Grâce à un jeu concours organisé par mon émission de radio fétiche (La Curiosité, RTL) j’ai remporté un lot de deux livres, dont la biographie de Romy Schneider par David Lelait Helo.

Ce livre sort 35 ans après la disparition de l’actrice, dans des circonstances qui restent troubles.

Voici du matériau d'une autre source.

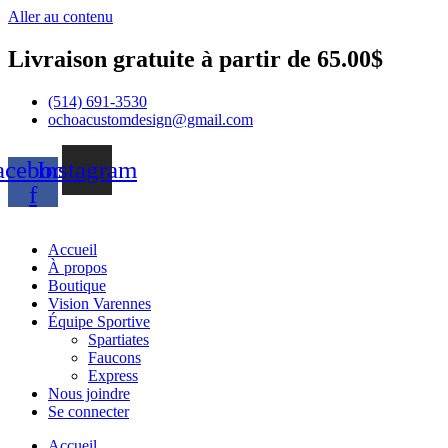
Aller au contenu
Livraison gratuite à partir de 65.00$
(514) 691-3530
ochoacustomdesign@gmail.com
acebook-
Instagram
f
Accueil
À propos
Boutique
Vision Varennes
Équipe Sportive
Spartiates
Faucons
Express
Nous joindre
Se connecter
Accueil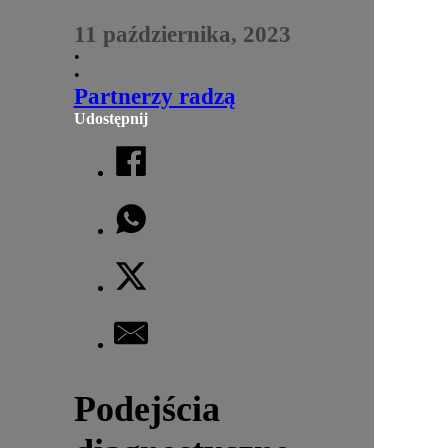
11 października, 2023
•
•
Partnerzy radzą
Udostępnij
Podejścia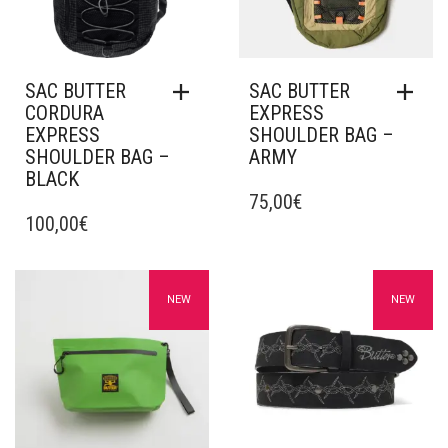
SAC BUTTER
SAC BUTTER
CORDURA
EXPRESS
EXPRESS
SHOULDER BAG –
SHOULDER BAG –
ARMY
BLACK
75,00
€
100,00
€
Ajouter à mes favoris
Ajouter à mes favoris
NEW
NEW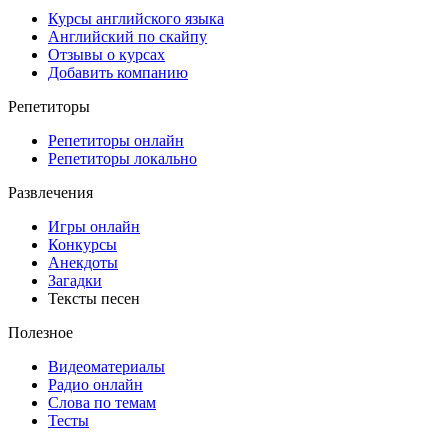
Курсы английского языка
Английский по скайпу
Отзывы о курсах
Добавить компанию
Репетиторы
Репетиторы онлайн
Репетиторы локально
Развлечения
Игры онлайн
Конкурсы
Анекдоты
Загадки
Тексты песен
Полезное
Видеоматериалы
Радио онлайн
Слова по темам
Тесты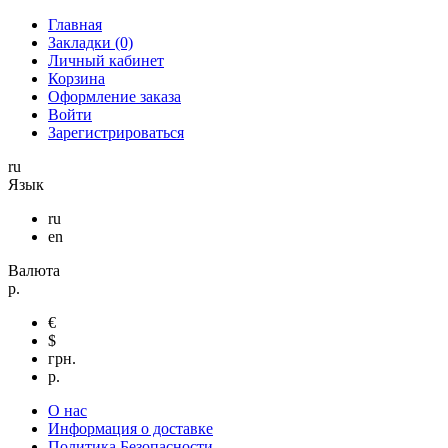
Главная
Закладки (0)
Личный кабинет
Корзина
Оформление заказа
Войти
Зарегистрироваться
ru
Язык
ru
en
Валюта
р.
€
$
грн.
р.
О нас
Информация о доставке
Политика Безопасности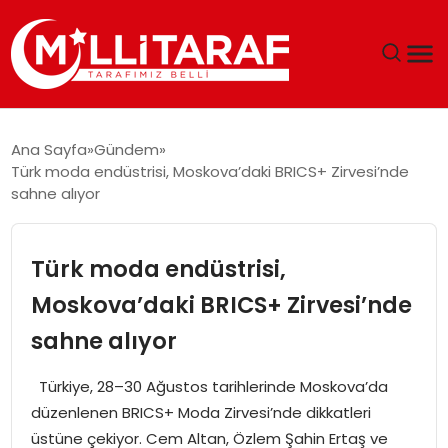
GÜNDEM
Ana Sayfa
Gündem
Türk moda endüstrisi, Moskova’daki BRICS+ Zirvesi’nde
ÖZEL SAYFALAR
sahne alıyor
TEKNOLOJI
Türk moda endüstrisi,
EKONOMI
Moskova’daki BRICS+ Zirvesi’nde
sahne alıyor
SPOR
Türkiye, 28–30 Ağustos tarihlerinde Moskova’da
SIYASET
düzenlenen BRICS+ Moda Zirvesi’nde dikkatleri
üstüne çekiyor. Cem Altan, Özlem Şahin Ertaş ve
MAGAZIN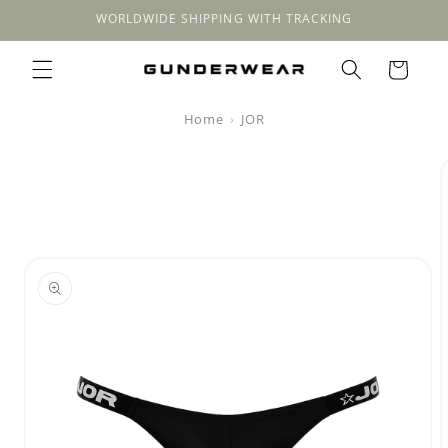
Meteen
WORLDWIDE SHIPPING WITH TRACKING
naar de
content
Winkelwagen
Home
JOR
a direct naar
roductinformatie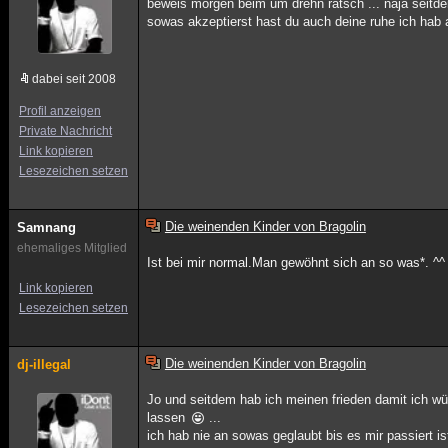
beweis morgen beim um drehn ratsch ... naja seit
sowas akzeptierst hast du auch deine ruhe ich ha
dabei seit 2008
Profil anzeigen
Private Nachricht
Link kopieren
Lesezeichen setzen
Die weinenden Kinder von Bragolin
Samnang
ehemaliges Mitglied
Ist bei mir normal.Man gewöhnt sich an so was*. ^^
Link kopieren
Lesezeichen setzen
Die weinenden Kinder von Bragolin
dj-illegal
Jo und seitdem hab ich meinen frieden damit ich wü
lassen
...
ich hab nie an sowas geglaubt bis es mir passiert 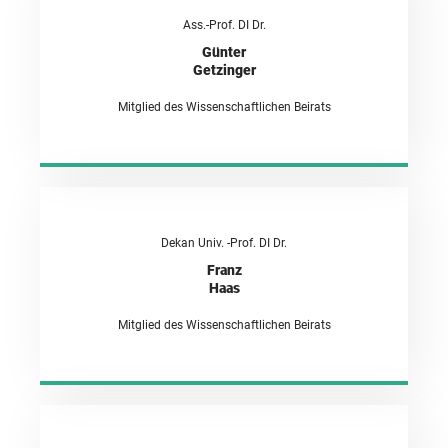
Ass.-Prof. DI Dr.
Günter
Getzinger
Mitglied des Wissenschaftlichen Beirats
Dekan Univ. -Prof. DI Dr.
Franz
Haas
Mitglied des Wissenschaftlichen Beirats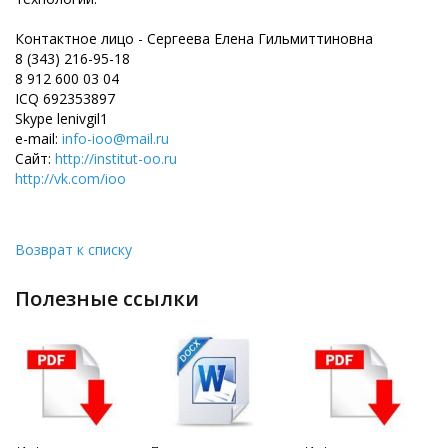
Контактное лицо - Сергеева Елена Гильмиттиновна
8 (343) 216-95-18
8 912 600 03 04
ICQ 692353897
Skype lenivgil1
e-mail:
info-ioo@mail.ru
Сайт:
http://institut-oo.ru
http://vk.com/ioo
Возврат к списку
полезные ссылки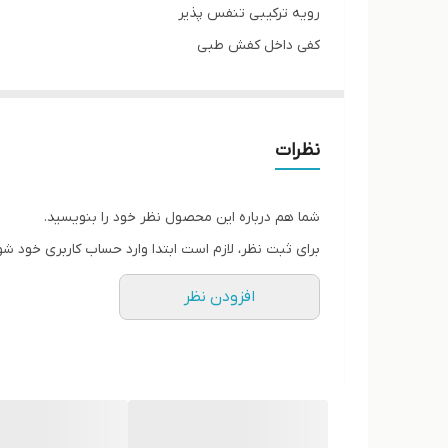
رویه ترکیبی تنفس پذیر
کفی داخل کفش طبی
کف دور دوخت از داخل اشتروبل شده
پاخور فوق‌العاده شیک و راحت
قالب کاملا استاندارد
نظرات
کیفیت عالی
ساخت ایران ضمانتی بسیار مقاوم
شما هم درباره این محصول نظر خود را بنویسید.
برای ثبت نظر، لازم است ابتدا وارد حساب کاربری خود شو
افزودن نظر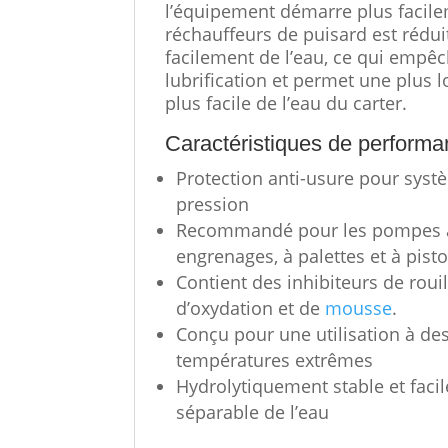
l’équipement démarre plus facile
réchauffeurs de puisard est rédui
facilement de l’eau, ce qui empêc
lubrification et permet une plus 
plus facile de l’eau du carter.
Caractéristiques de perform
Protection anti-usure pour syst
pression
Recommandé pour les pompes 
engrenages, à palettes et à pist
Contient des inhibiteurs de rouil
d’oxydation et de
mousse
.
Conçu pour une utilisation à de
températures extrêmes
Hydrolytiquement stable et faci
séparable de l’eau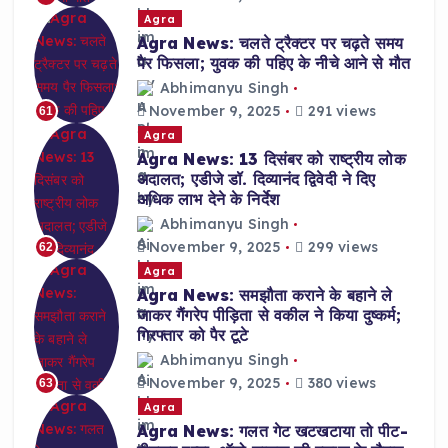
Agra
Agra News: चलते ट्रैक्टर पर चढ़ते समय
पैर फिसला; युवक की पहिए के नीचे आने से मौत
Abhimanyu Singh
November 9, 2025
291 views
61
Agra
Agra News: 13 दिसंबर को राष्ट्रीय लोक
अदालत; एडीजे डॉ. दिव्यानंद द्विवेदी ने दिए
अधिक लाभ देने के निर्देश
Abhimanyu Singh
November 9, 2025
299 views
62
Agra
Agra News: समझौता कराने के बहाने ले
जाकर गैंगरेप पीड़िता से वकील ने किया दुष्कर्म;
गिरफ्तार को पैर टूटे
Abhimanyu Singh
November 9, 2025
380 views
63
Agra
Agra News: गलत गेट खटखटाया तो पीट-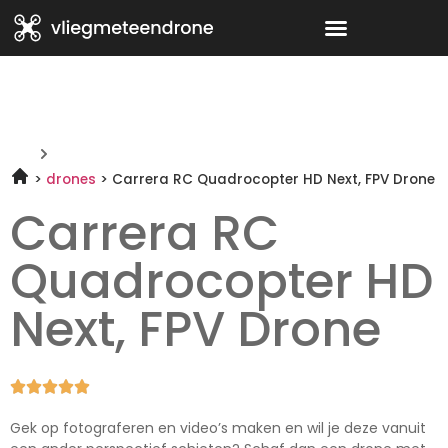
drones
Carrera RC Quadrocopter HD Next, FPV Drone
Carrera RC
Quadrocopter HD
Next, FPV Drone





Gek op fotograferen en video’s maken en wil je deze vanuit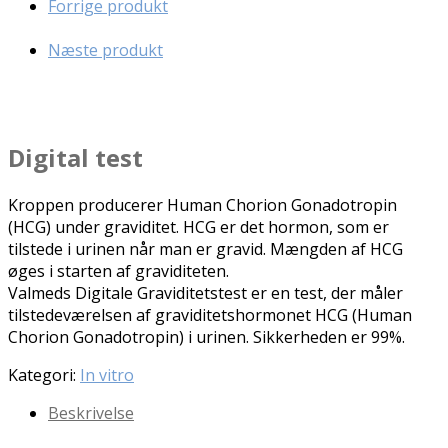
Forrige produkt
Næste produkt
Digital test
Kroppen producerer Human Chorion Gonadotropin
(HCG) under graviditet. HCG er det hormon, som er
tilstede i urinen når man er gravid. Mængden af HCG
øges i starten af graviditeten.
Valmeds Digitale Graviditetstest er en test, der måler
tilstedeværelsen af graviditetshormonet HCG (Human
Chorion Gonadotropin) i urinen. Sikkerheden er 99%.
Kategori:
In vitro
Beskrivelse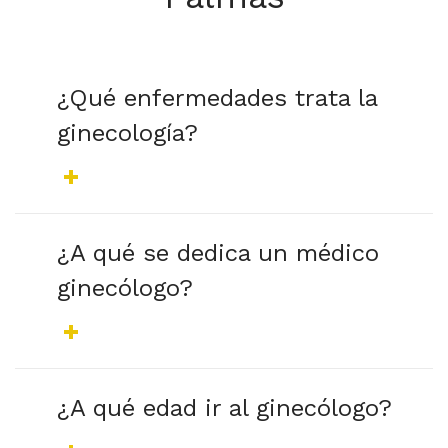
¿Qué enfermedades trata la
ginecología?
¿A qué se dedica un médico
ginecólogo?
¿A qué edad ir al ginecólogo?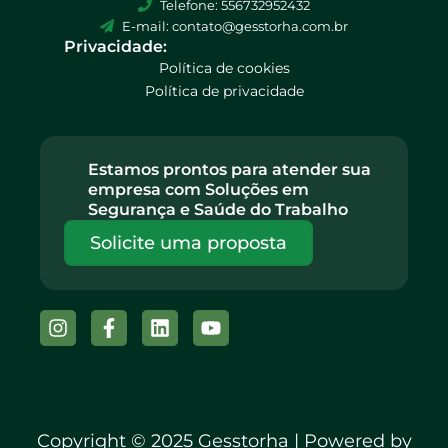
Telefone: 556732952432
E-mail: contato@gesstorha.com.br
Privacidade:
Política de cookies
Política de privacidade
Estamos prontos para atender sua
empresa com Soluções em
Segurança e Saúde do Trabalho
Solicite uma proposta
Instagram
Facebook-
Linkedin
Youtube
f
Copyright © 2025 Gesstorha | Powered by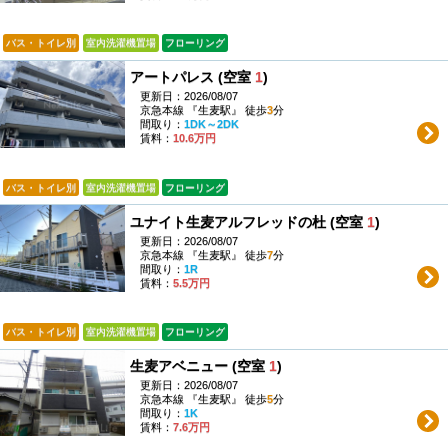
バス・トイレ別
室内洗濯機置場
フローリング
アートパレス (空室
1
)
更新日：2026/08/07
京急本線 『生麦駅』 徒歩
3
分
間取り：
1DK～2DK
賃料：
10.6万円
バス・トイレ別
室内洗濯機置場
フローリング
ユナイト生麦アルフレッドの杜 (空室
1
)
更新日：2026/08/07
京急本線 『生麦駅』 徒歩
7
分
間取り：
1R
賃料：
5.5万円
バス・トイレ別
室内洗濯機置場
フローリング
生麦アベニュー (空室
1
)
更新日：2026/08/07
京急本線 『生麦駅』 徒歩
5
分
間取り：
1K
賃料：
7.6万円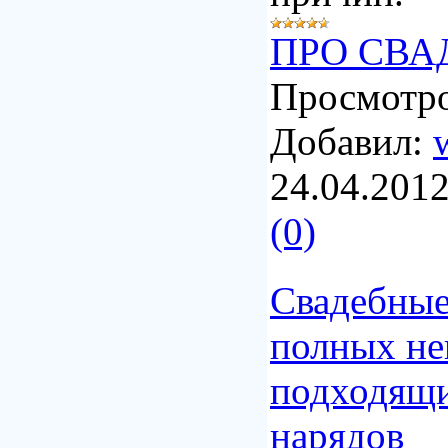
ПРО СВА
Просмотро
Добавил:
24.04.201
(0)
Свадебные
полных не
подходящи
нарядов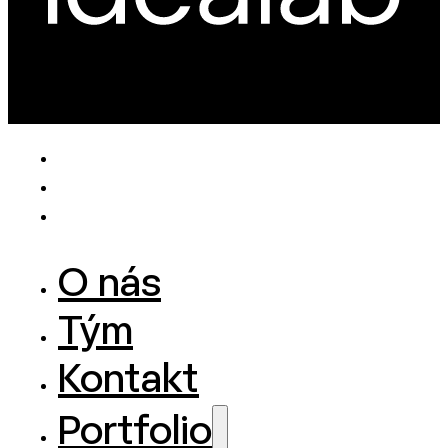
O nás
Tým
Kontakt
Portfolio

J’aime énormément les biographies, au point de lire celles d’artistes dont je ne connais aucune oeuvre. Ce fut le cas pour celle-ci, car je l’avoue, je n’ai à ce jour encore visionné aucun film avec Romy Schneider (non non, pas même Sissi) !

David Lelait Helo, journaliste au magazine Nous Deux, n’en est pas à son coup d’essai, puisque avant de publier Romy, il a déjà écrit de nombreuses biographies, dont la première Evita, Le destin mythique d’Eva Perón, remonte à 1997. Il a aussi écrit sur Maria Callas, Dalida, Vanessa Paradis…

Et après avoir lu Romy, je pense me mettre en quête de ses autres livres, car j’ai beaucoup apprécié son style.

Le biographe retrace les grands événements de la vie de l’artiste, en se faisant oublier. L’on suit le récit, sans voir les minutes filer, tant l’on est captivés par ce destin hors normes.

Il y a beaucoup de sensibilité dans ce livre, et c’est un portrait à la fois délicat et respectueux que dresse son auteur.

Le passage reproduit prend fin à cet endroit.